Word for word, repeat the lines of the records from the first line up to and including the line that contains "has been helping", passing over any pictures.
====== Records for this exercise ======
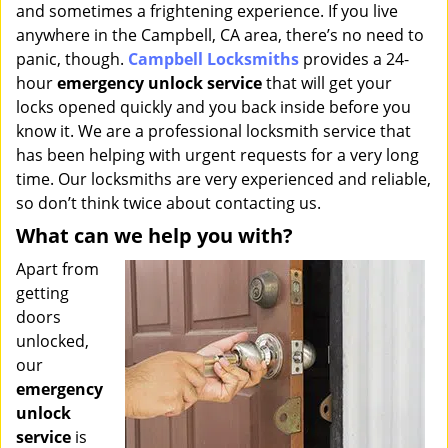
and sometimes a frightening experience. If you live
i
g
anywhere in the Campbell, CA area, there’s no need to
a
panic, though.
Campbell Locksmiths
provides a 24-
t
hour
emergency unlock service
that will get your
i
locks opened quickly and you back inside before you
o
know it. We are a professional locksmith service that
n
has been helping with urgent requests for a very long
time. Our locksmiths are very experienced and reliable,
so don’t think twice about contacting us.
What can we help you with?
Apart from
getting
doors
unlocked,
our
emergency
unlock
service
is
======
*Output below*.
and sometimes a frightening experience. If you live
i
g
anywhere in the Campbell, CA area, there’s no need to
a
panic, though.
Campbell Locksmiths
provides a 24-
t
hour
emergency unlock service
that will get your
i
locks opened quickly and you back inside before you
o
know it. We are a professional locksmith service that
n
has been helping with urgent requests for a very long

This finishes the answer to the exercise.